§ 46. Mr. Cecil Wilson
asked the Chancellor of the Exchequer whether he is aware that, in spite of repeated assurances that have been given by the Government in respect of the early payment of cost-of-works compensation under the War Damage Act, many house owners are unable to have their repairs undertaken by builders owing to the apparent persistence of the impression that such compensation will only be paid after the war; and will he consider what further steps can be taken towards informing everyone concerned of the correct position with a view to encouraging the prompt carrying out of necessary repairs?
§ Sir K. Wood
I am not aware that the position is as stated. The War Damage Commission inform me that they are in touch with organisations representing building trade employers and building societies and are satisfied that the conditions of payment generally are well understood, particularly now that cost-of-works payments are being made in considerable numbers. The Commission make available an explanatory pamphlet to everyone who has suffered war damage, and this pamphlet states that cost-of-works payments will be made after the completion of the work as soon as the Commission has satisfied itself that the cost of the work is reasonable. The Commission will be glad to send a copy to anyone desiring an authoritative statement on the position.
§ Mr. Bellenger
Is it necessary to get the permission of the War Damage Commission before such works are undertaken, or can the applicant get the work done and then send in a bill?
§ Major Milner
As there is a good deal of dissatisfaction about delay in making payments in these cases, could not payments be expedited?
§ Sir K. Wood
I will communicate the hon. and gallant Member's Question to 835 the Chairman. A very large number of payments have been made.
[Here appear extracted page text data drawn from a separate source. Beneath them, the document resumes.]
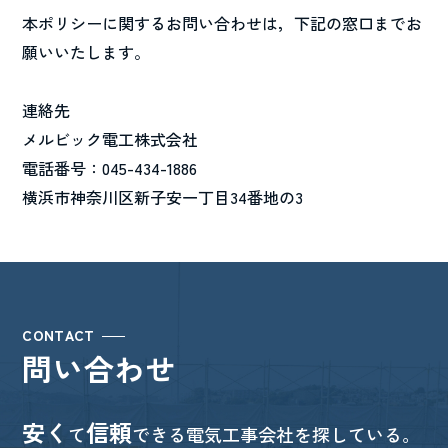
本ポリシーに関するお問い合わせは，下記の窓口までお
願いいたします。
連絡先
メルビック電工株式会社
電話番号：045-434-1886
横浜市神奈川区新子安一丁目34番地の3
CONTACT
問い合わせ
安く
信頼
て
できる電気工事会社を探している。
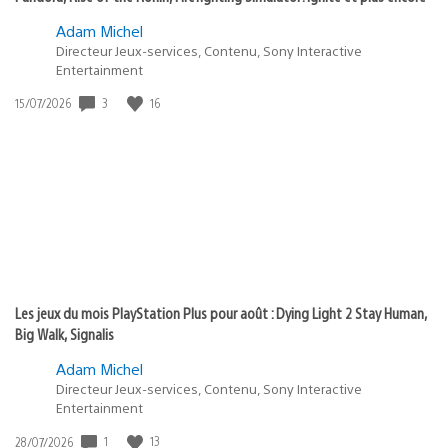
Adam Michel
Directeur Jeux-services, Contenu, Sony Interactive
Entertainment
3
16
Date
15/07/2026
de
publication
:
Les jeux du mois PlayStation Plus pour août : Dying Light 2 Stay Human,
Big Walk, Signalis
Adam Michel
Directeur Jeux-services, Contenu, Sony Interactive
Entertainment
1
13
Date
28/07/2026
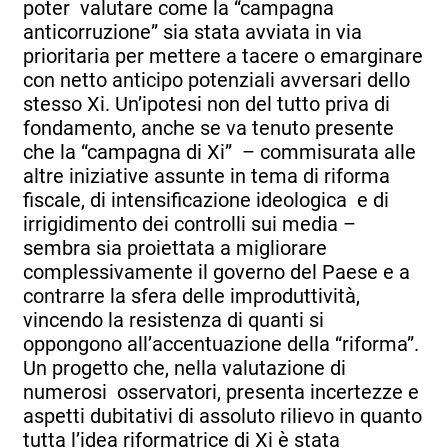
poter valutare come la “campagna
anticorruzione” sia stata avviata in via
prioritaria per mettere a tacere o emarginare
con netto anticipo potenziali avversari dello
stesso Xi. Un’ipotesi non del tutto priva di
fondamento, anche se va tenuto presente
che la “campagna di Xi” – commisurata alle
altre iniziative assunte in tema di riforma
fiscale, di intensificazione ideologica e di
irrigidimento dei controlli sui media –
sembra sia proiettata a migliorare
complessivamente il governo del Paese e a
contrarre la sfera delle improduttività,
vincendo la resistenza di quanti si
oppongono all’accentuazione della “riforma”.
Un progetto che, nella valutazione di
numerosi osservatori, presenta incertezze e
aspetti dubitativi di assoluto rilievo in quanto
tutta l’idea riformatrice di Xi è stata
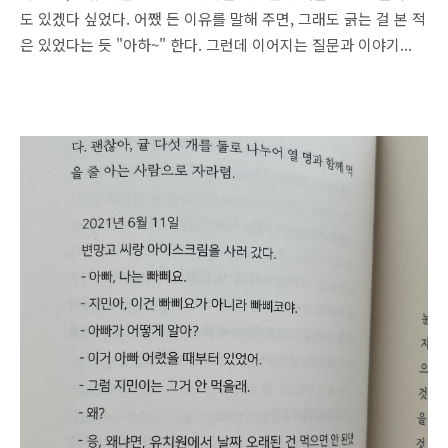
도 있겠다 싶었다. 어쨌 든 이유를 말해 주면, 그래도 긁는 걸 본 적
은 있었다는 듯 "아하~" 한다. 그런데 이어지는 질문과 이야기...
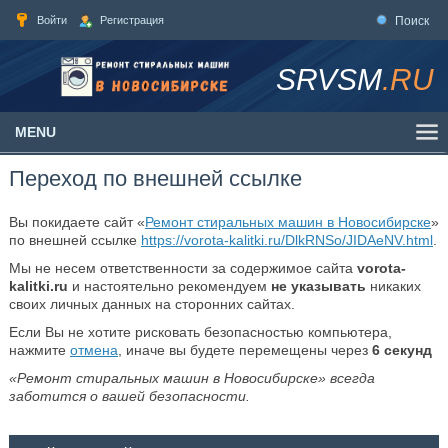
Войти
Регистрация
Поиск
SRVSM
.RU
MENU
Переход по внешней ссылке
Вы покидаете сайт «
Ремонт стиральных машин в Новосибирске
»
по внешней ссылке
https://vorota-kalitki.ru/DlkRNSo/JIDAeNV.html
.
Мы не несем ответственности за содержимое сайта
vorota-
kalitki.ru
и настоятельно рекомендуем
не указывать
никаких
своих личных данных на сторонних сайтах.
Если Вы не хотите рисковать безопасностью компьютера,
нажмите
отмена
, иначе вы будете перемещены через
6
секунд
«Ремонт стиральных машин в Новосибирске» всегда
заботится о вашей безопасности.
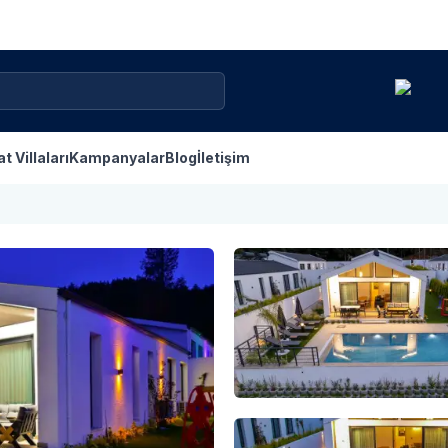
at Villaları
Kampanyalar
Blog
İletişim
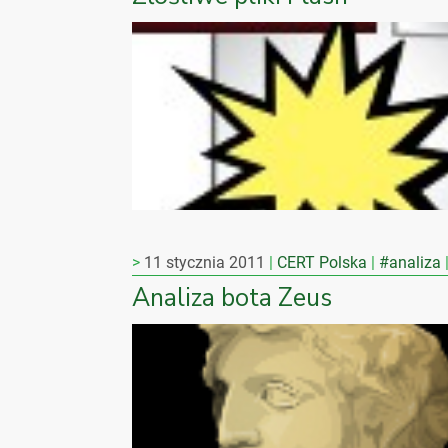
11 stycznia 2011
CERT Polska
#analiza
Analiza bota Zeus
§ Brigadier-General Clifton Brown
Is my right hon. Friend aware that many of these claims have been in for over a year and have not been paid? If he wants to get a good name for the Government paying their debts, will he look into this matter?
§ 48. Mr. Tinker
asked the Chancellor of the Exchequer whether he is aware that hardship is caused to many old age pensioners, who own the house they live in, being called upon to pay the war damage to property contribution; and will he consider whether some alleviation can be made to this class of case?
§ Sir K. Wood
I would refer my hon. Friend to the replies given to similar Questions asked by my hon. Friend the Member for Abertillery (Mr. Daggar) on 5th August, and by my hon. Friend the Member for West Leyton (Mr. Sorensen) on 7th August.